How to extract formatting information of word docu

2019-07-14 14:43发布

问题:

I am using Apache POI for extracting formatting information from MS word files.

I want to extract information like whether paragraph is having bullet, background color, forecolor, alignment, etc.

There is not much documentation or tutorials available for this. Javadoc also does not contain much helpful information.

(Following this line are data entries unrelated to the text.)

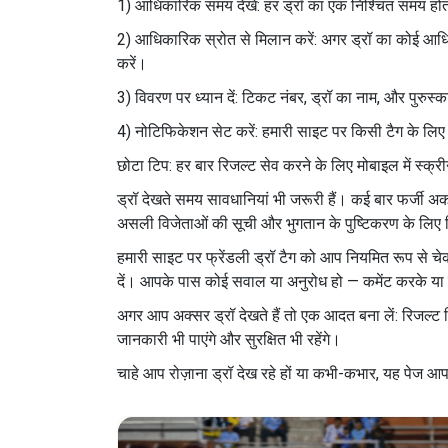
1) आधिकारिक समय देखें: हर ड्रॉ का एक निश्चित समय होत
2) आधिकारिक स्रोत से मिलान करें: अगर ड्रॉ का कोई आधिका
करें।
3) विवरण पर ध्यान दें: टिकट नंबर, ड्रॉ का नाम, और पुरुस
4) नोटिफिकेशन सेट करें: हमारी साइट पर किसी टैग के ल
छोटा टिप: हर बार रिजल्ट सेव करने के लिए मोबाइल में स्क्
ड्रॉ देखते समय सावधानियां भी जरूरी हैं। कई बार फर्जी अकाउ
असली विजेताओं की सूची और भुगतान के पुष्टिकरण के लिए 
हमारी साइट पर फ्रेंडली ड्रॉ टैग को आप नियमित रूप से 
दें। आपके पास कोई सवाल या अनुरोध हो — कमेंट करके या हम
अगर आप अक्सर ड्रॉ देखते हैं तो एक आदत बना लें: रिजल्ट
जानकारी भी पाएंगे और सुरक्षित भी रहेंगे।
चाहे आप रोज़ाना ड्रॉ देख रहे हों या कभी-कभार, यह पेज आप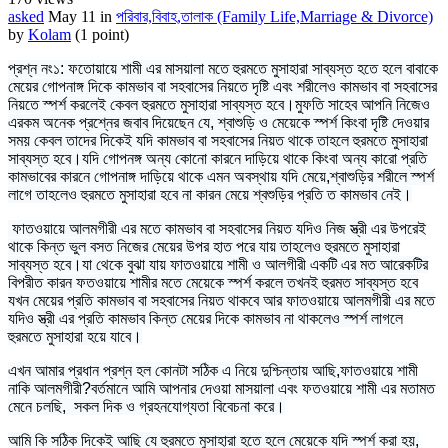
asked
May 11
in
পরিবার,বিবাহ,তালাক (Family Life,Marriage & Divorce)
by
Kolam
(
1
point)
প্রশ্ন নং১: ফতোয়ায়ে শামী এর মাসয়ালা মতে হুরমতে মুসাহারা সাব্যস্ত হতে হলে বাবাকে
মেয়ের গোপনাঙ্গ দিকে কামভাব বা সহবাসের নিয়তে দৃষ্টি এবং শরীলেও কামভাব বা সহবাসের
নিয়তে স্পর্শ করলেই কেবল হুরমতে মুসাহারা সাব্যস্ত হবে।মুফতি সাহেব আপনি নিজেও
এরকম অনেক প্রশ্নের জবাব দিয়েছেন যে, শ্বাশুড়ি ও মেয়েকে স্পর্শ কিংবা দৃষ্টি দেওয়ার
সময় কেবল তাদের দিকেই যদি কামভাব বা সহবাসের নিয়ত থাকে তাহলে হুরমতে মুসাহারা
সাব্যস্ত হবে।যদি গোপনঙ্গ অন্য কোনো কারনে দাড়িয়ে থাকে কিংবা অন্য কারো প্রতি
কামভাবের কারনে গোপনাঙ্গ দাড়িয়ে থাকে এমন অবস্থায় যদি মেয়ে,শ্বাশুড়ির শরীলে স্পর্শ
লাগে তাহলেও হুরমতে মুসাহারা হবে না কারন মেয়ে শ্বশুড়ির প্রতি ত কামভাব নেই।
ফাতওয়ায়ে আলমগীরী এর মতে কামভাব বা সহবাসের নিয়ত যদিও নিজ স্ত্রী এর উপরেই
থাকে কিন্ত ভুল বসত নিজের মেয়ের উপর হাত পরে যায় তাহলেও হুরমতে মুসাহারা
সাব্যস্ত হবে।যা থেকে বুঝা যায় ফাতওয়ায়ে শামী ও আলগীরী একটি এর মত আরেকটির
বিপরীত কারন ফতওয়ায়ে শামীর মতে মেয়েকে স্পর্শ করলে তখনই হুরমত সাব্যস্ত হবে
যখন মেয়ের প্রতি কামভাব বা সহবাসের নিয়ত থাকবে আর ফাতওয়ায়ে আলমগীরী এর মতে
যদিও স্ত্রী এর প্রতি কামভাব কিন্ত মেয়ের দিকে কামভাব না থাকলেও স্পর্শ লাগলে
হুরমতে মুসাহারা হয়ে যাবে।
এখন আমার প্রধান প্রশ্ন হল কোনটা সঠিক এ নিয়ে দুশ্চিন্তায় আছি,ফাতওয়ায়ে শামী
নাকি আলমগীরী?বর্তমানে আমি আপনার দেওয়া মাসয়ালা এবং ফতওয়ায়ে শামী এর মতামত
মেনে চলছি, সকল দিক ও গ্রহনযোগ্যতা বিবেচনা করে।
আমি কি সঠিক দিকেই আছি যে হুরমতে মুসাহারা হতে হলে মেয়েকে যদি স্পর্শ করা হয়,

Where can I get tutorials/good documentation which can help me in learning Apache POI API??

回答1:

For HWPF (.doc), the classes you probably want are:

  • http://poi.apache.org/apidocs/org/apache/poi/hwpf/usermodel/ParagraphProperties.html
  • http://poi.apache.org/apidocs/org/apache/poi/hwpf/usermodel/CharacterProperties.html
  • http://poi.apache.org/apidocs/org/apache/poi/hwpf/model/StyleDescription.html

Depending on the exact property you want, it may be on the paragraph or the character properties.

The best example I can think of for reading a word document with HWPF and getting text, checking styles and formatting etc is WordExtractor from Apache Tika: https://svn.apache.org/repos/asf/tika/trunk/tika-parsers/src/main/java/org/apache/tika/parser/microsoft/WordExtractor.java

(XWPF for .docx is similar)